# Facebook Mobile Scraper
### <a href="https://github.com/rjshanahan/facebook_m_scraper" target="_blank">Richard Shanahan</a>

- version 0.1: 28 September 2015
- version 0.2: 9 April 2017

#### Python web scraper using Selenium and BeautifulSoup modules to extract text from various fb groups and pages.
  
The program uses *<a href="http://www.seleniumhq.org/" target="_blank">Selenium</a>* and <a href="https://sites.google.com/a/chromium.org/chromedriver/" target="_blank">ChromeDriver</a> to automate user behaviour within a browser session to login to the facebook **mobile** site, and load data via dynamic scrolling.

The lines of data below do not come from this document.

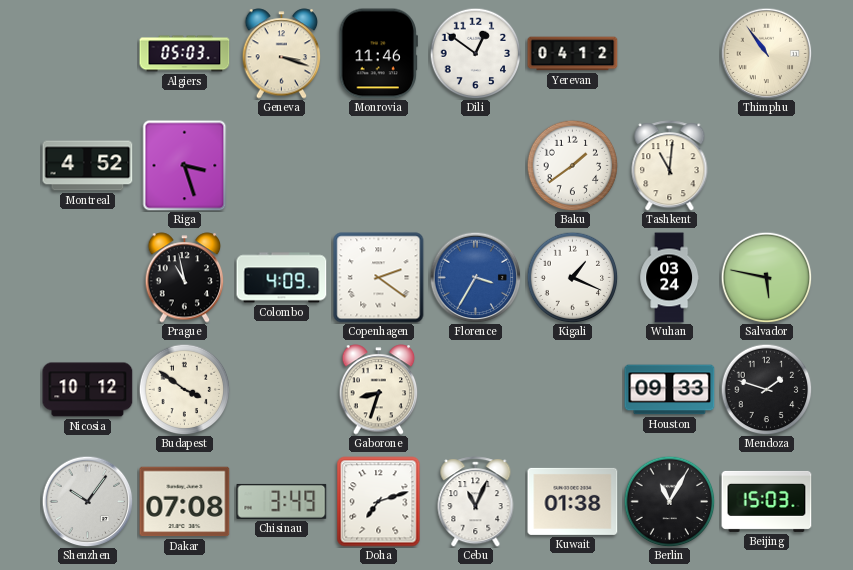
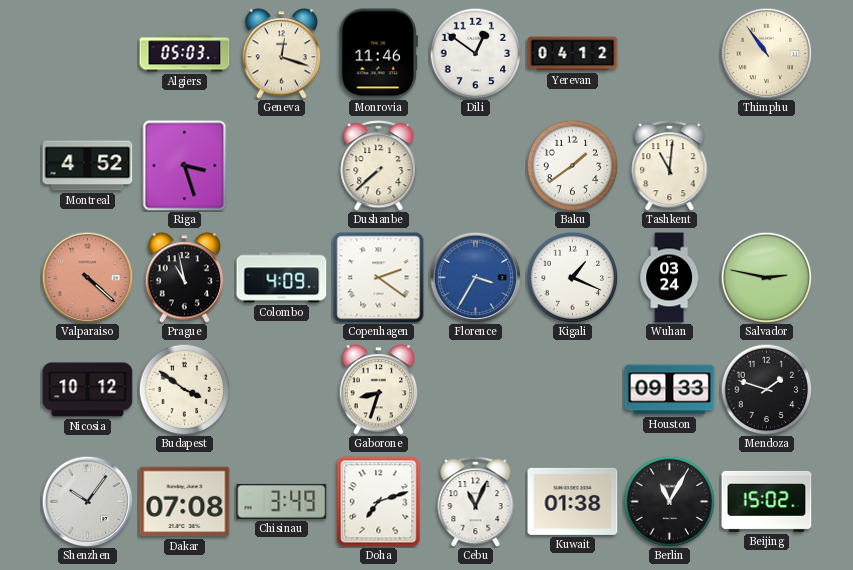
Geneva: 3:18 -> 12:18
Dushanbe: none -> 7:38
Valparaiso: none -> 4:22
Salvador: 5:47 -> 2:47
Beijing: 15:03 -> 15:02
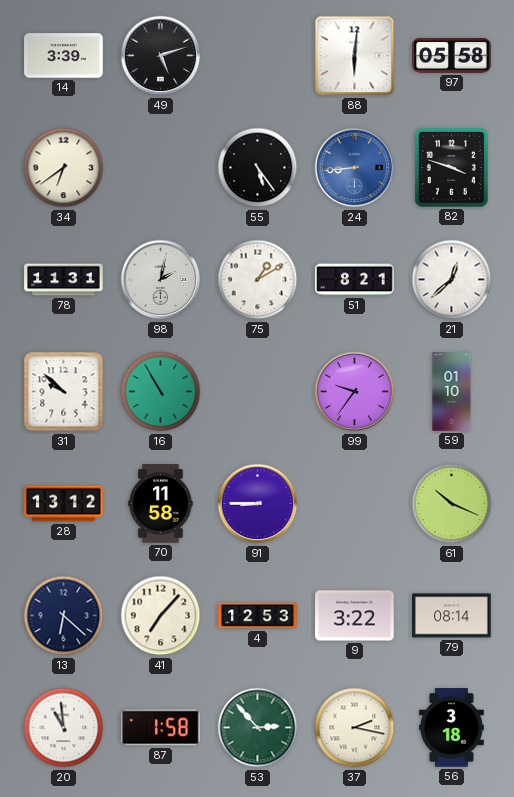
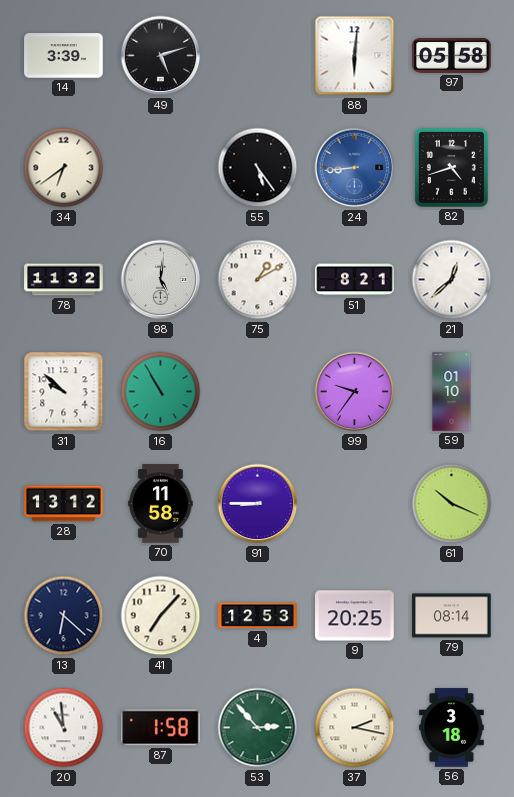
82: 3:48 -> 4:42
78: 11:31 -> 11:32
98: 2:02 -> 5:01
9: 3:22 -> 20:25
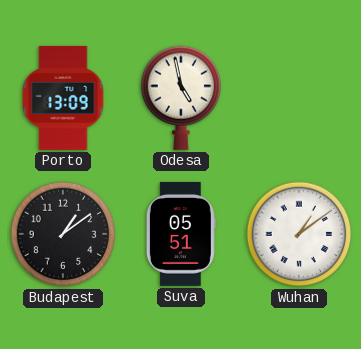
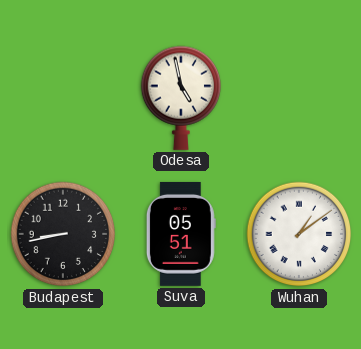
Porto: 13:09 -> none
Budapest: 1:09 -> 8:43
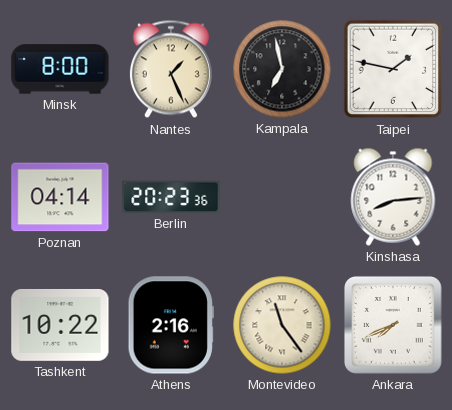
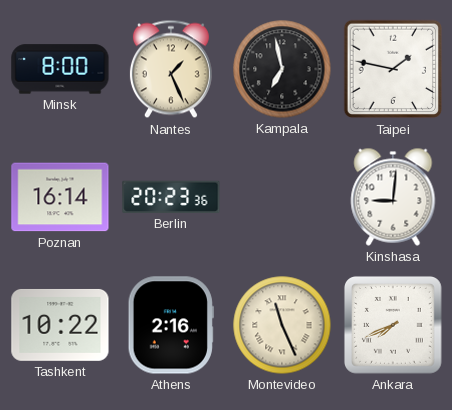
Poznan: 04:14 -> 16:14
Kinshasa: 8:14 -> 9:01
Montevideo: 11:24 -> 11:26
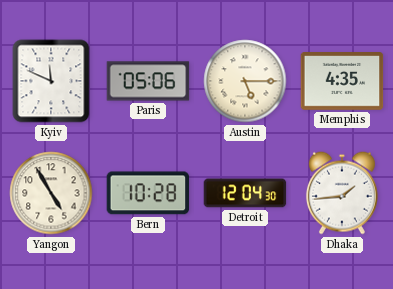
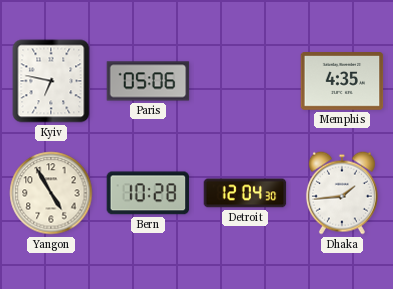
Kyiv: 11:49 -> 6:47
Austin: 5:15 -> none
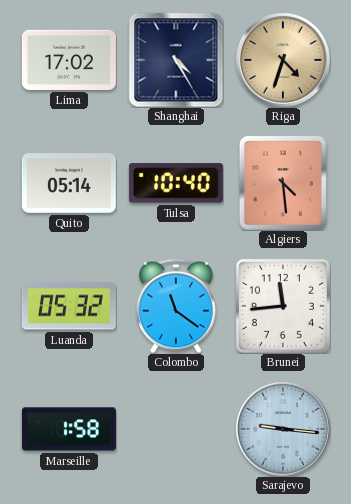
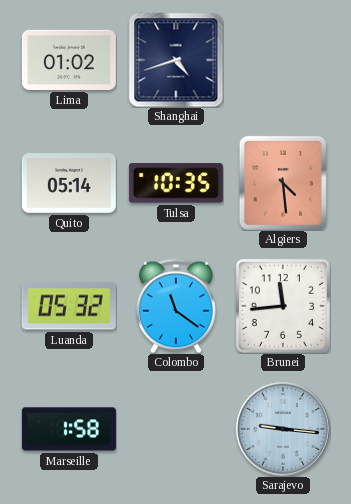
Lima: 17:02 -> 01:02
Shanghai: 4:25 -> 4:42
Riga: 4:33 -> none
Tulsa: 10:40 -> 10:35
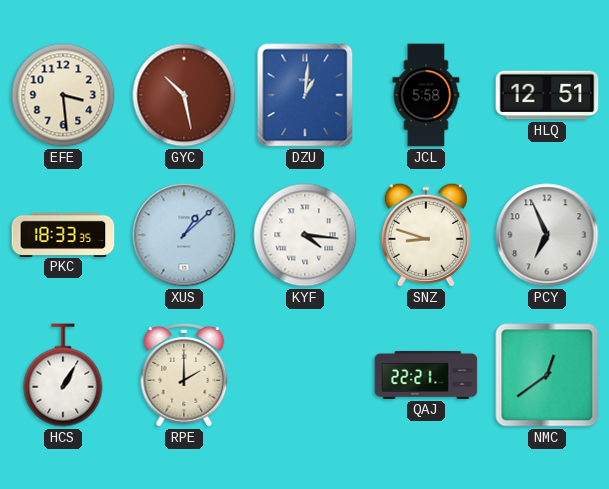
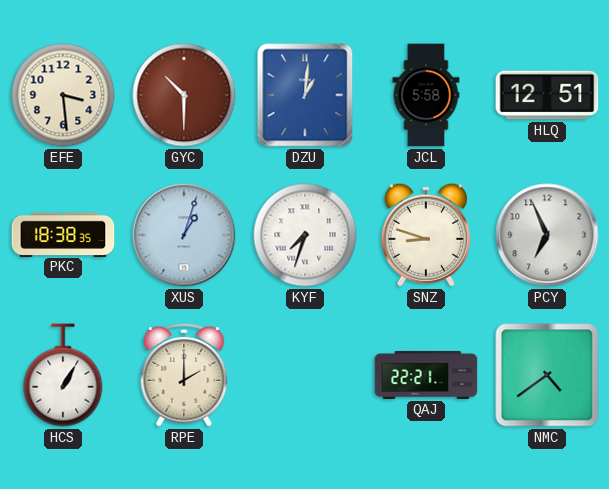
GYC: 10:28 -> 10:30
PKC: 18:33 -> 18:38
XUS: 1:08 -> 1:03
KYF: 4:16 -> 7:33
NMC: 12:39 -> 4:39
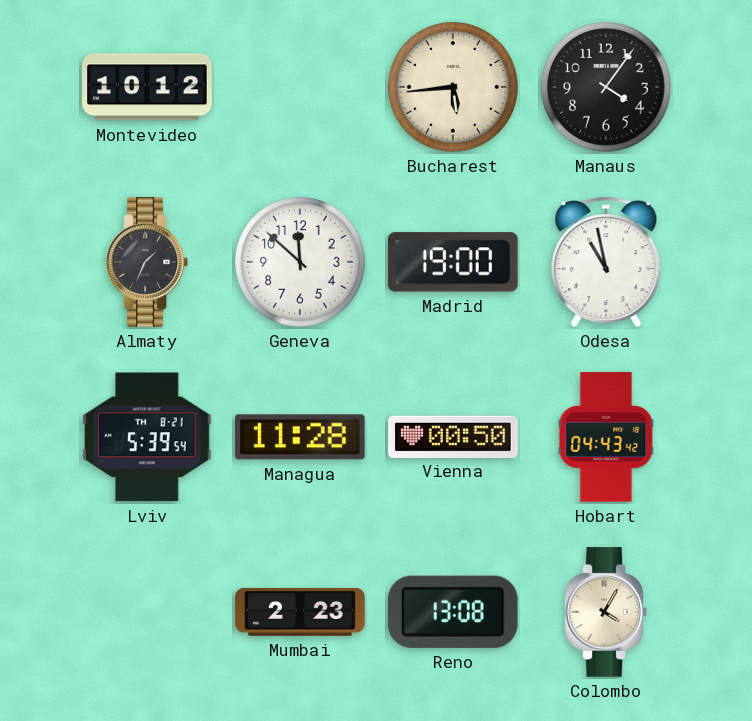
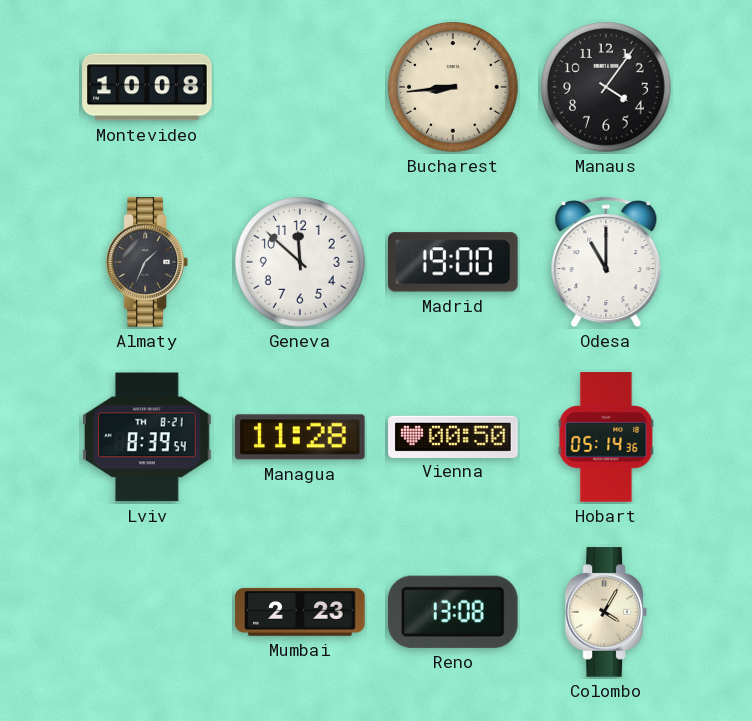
Montevideo: 10:12 -> 10:08
Bucharest: 5:44 -> 8:44
Odesa: 10:58 -> 11:00
Lviv: 5:39 -> 8:39
Hobart: 04:43 -> 05:14
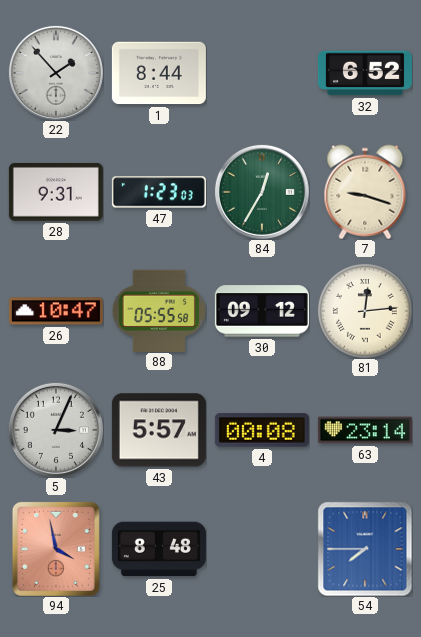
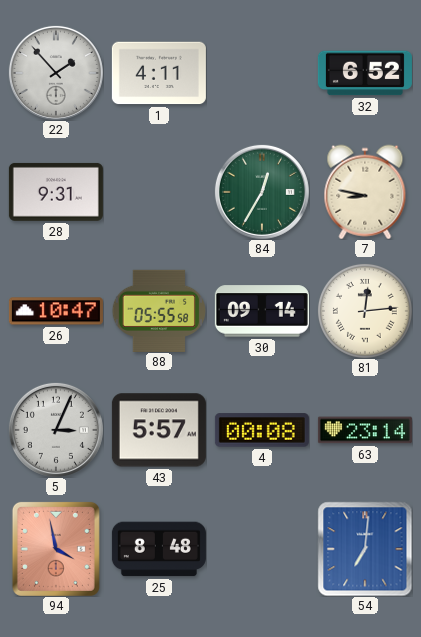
1: 8:44 -> 4:11
47: 1:23 -> none
7: 9:18 -> 8:47
30: 09:12 -> 09:14
54: 7:45 -> 7:01
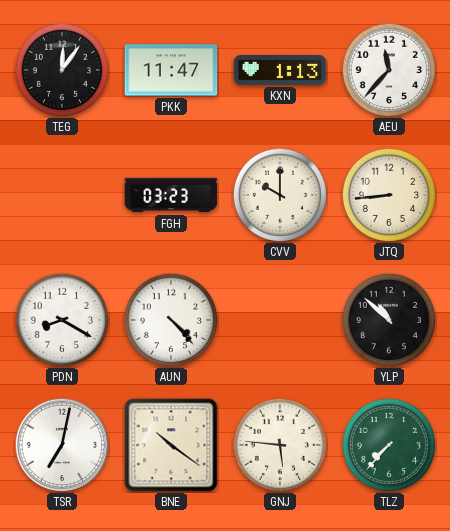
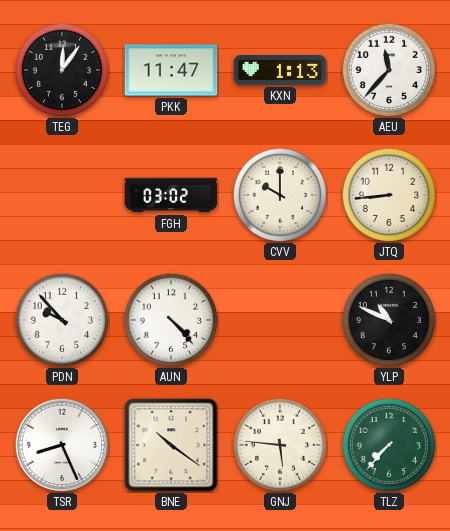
FGH: 03:23 -> 03:02
PDN: 8:20 -> 9:53
YLP: 10:52 -> 10:49
TSR: 7:02 -> 8:26
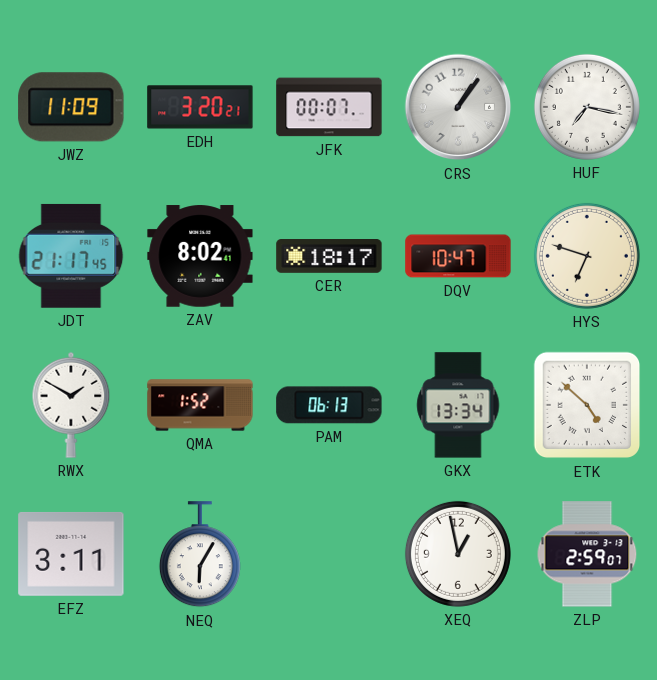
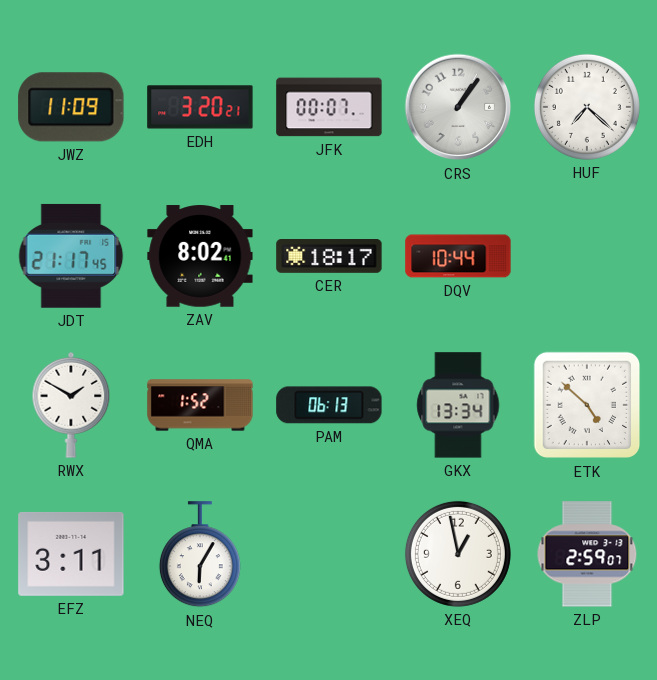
HUF: 7:17 -> 7:22
DQV: 10:47 -> 10:44
HYS: 6:48 -> none
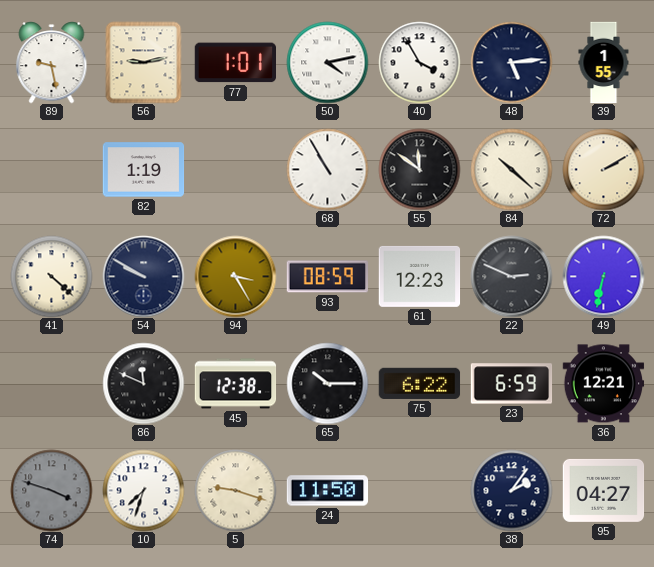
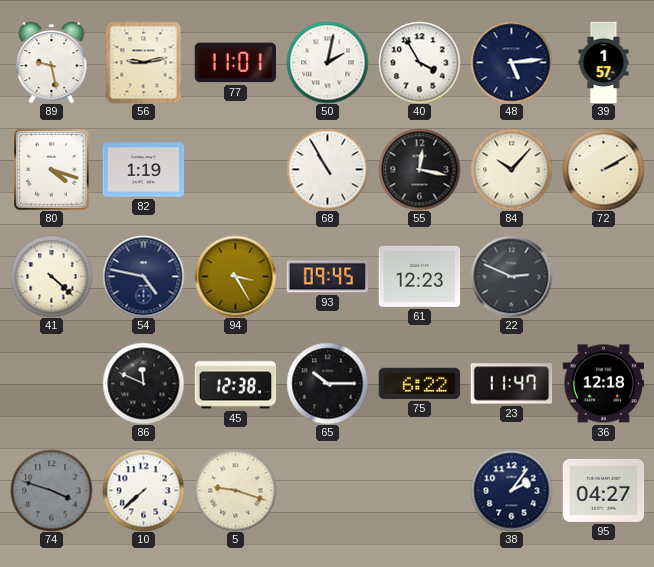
77: 1:01 -> 11:01
50: 4:13 -> 2:02
39: 1:55 -> 1:57
80: none -> 4:18
55: 11:51 -> 12:17
84: 10:22 -> 10:07
54: 9:50 -> 4:47
93: 08:59 -> 09:45
49: 6:32 -> none
23: 6:59 -> 11:47
36: 12:21 -> 12:18
10: 7:33 -> 7:38
24: 11:50 -> none
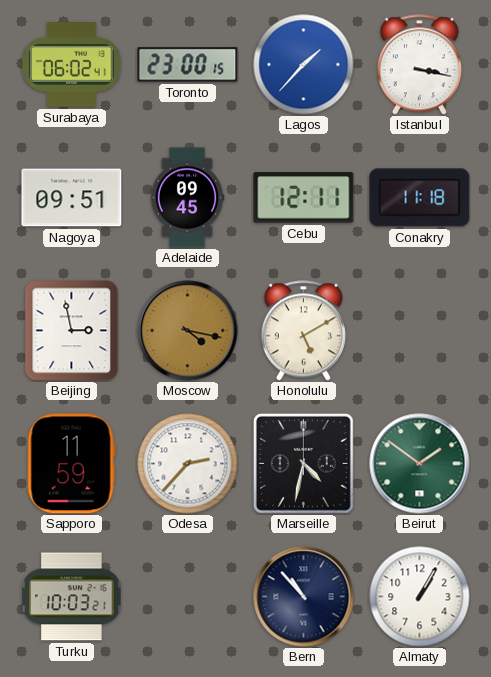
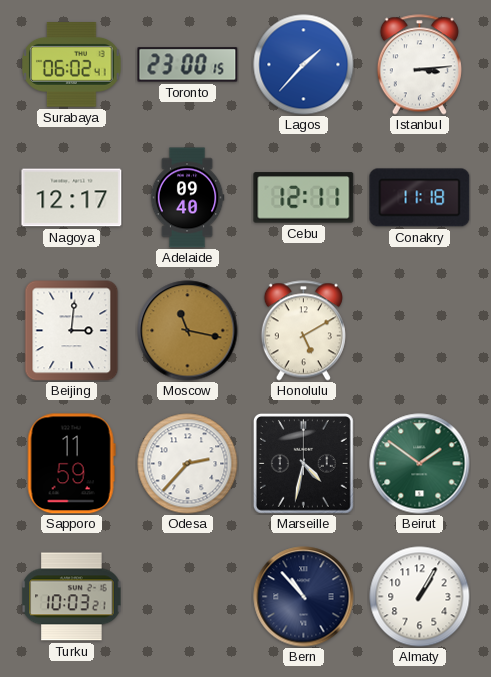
Istanbul: 3:17 -> 3:14
Nagoya: 09:51 -> 12:17
Adelaide: 09:45 -> 09:40
Beijing: 2:58 -> 3:01
Moscow: 4:17 -> 11:17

Once the pages are rendered the HTML is extracted and sieved through *<a href="http://www.crummy.com/software/BeautifulSoup/bs4/doc/" target="_blank">BeautifulSoup</a>*. 


NOTE: 
- fb are smart so this program is **FLAKY**. For example, fb monitor for scraping behaviour, and will deploy different page structures for login if they suspect. The program below only handles three such versions for now. If it's your own fb group, definitely use the API.


This program will extract the following and output to a CSV file with punctuation and other non-text characters removed:
- `blog_text` from each page of facebook entries - text has been 'cleaned'
- `date`
- `header`
- `url`
- `user name` 
- `popularity` metrics (a string containing comments/shares)
- `share`: integer value for number of shares
- `comments`: integer value for number of comments
- `reactions`: integer value of the number of 'reactions' people have. NOTE: this doesn't currently go down to the 'like', 'love', 'wow' level... this would need a fair bit of work


### Session Info

In [1]:
%load_ext version_information
%version_information selenium, bs4

Software,Version
Python,2.7.10 64bit [GCC 4.2.1 (Apple Inc. build 5577)]
IPython,4.0.0
OS,Darwin 16.4.0 x86_64 i386 64bit
selenium,2.48.0
bs4,4.4.1
Sun Apr 09 07:49:37 2017 ACST,Sun Apr 09 07:49:37 2017 ACST


### Procedures: how i run the program

1. plug in your own login details into variables:
    - `facebookusername`
    - `facebookpassword`
2. update the path to where you've installed ChromeDriver into variable (this assumes you've downloaded <a href="https://sites.google.com/a/chromium.org/chromedriver/" target="_blank">ChromeDriver</a>):
    - `path_to_chromedriver`
3. *optional*: comment out the `url` variable that lets you use the input box. Just set the `url` string manually - see example for a few anti-vax fb groups below
4. run program
5. to kill the session I usually just turn off the internet connection for ~3 seconds. You can add some `if-else` to checks dates etc
6. the HTML will be parsed and CSV file will then be written to your home directory

In [2]:
#!/usr/bin/env python
# -*- coding: utf-8 -*-


from selenium import webdriver
from selenium.webdriver.common.keys import Keys
from selenium.common.exceptions import NoSuchElementException
from selenium.webdriver.common.action_chains import ActionChains
from bs4 import BeautifulSoup
import re
import time
import csv
import pprint as pp
from collections import OrderedDict

#input login credentials
facebookusername = 'YOUR_USERNAME'
facebookpassword = 'YOUR_PASSWORD'

path_to_chromedriver = '/PATH/TO/chromedriver'            # change path as needed
browser = webdriver.Chrome(executable_path = path_to_chromedriver)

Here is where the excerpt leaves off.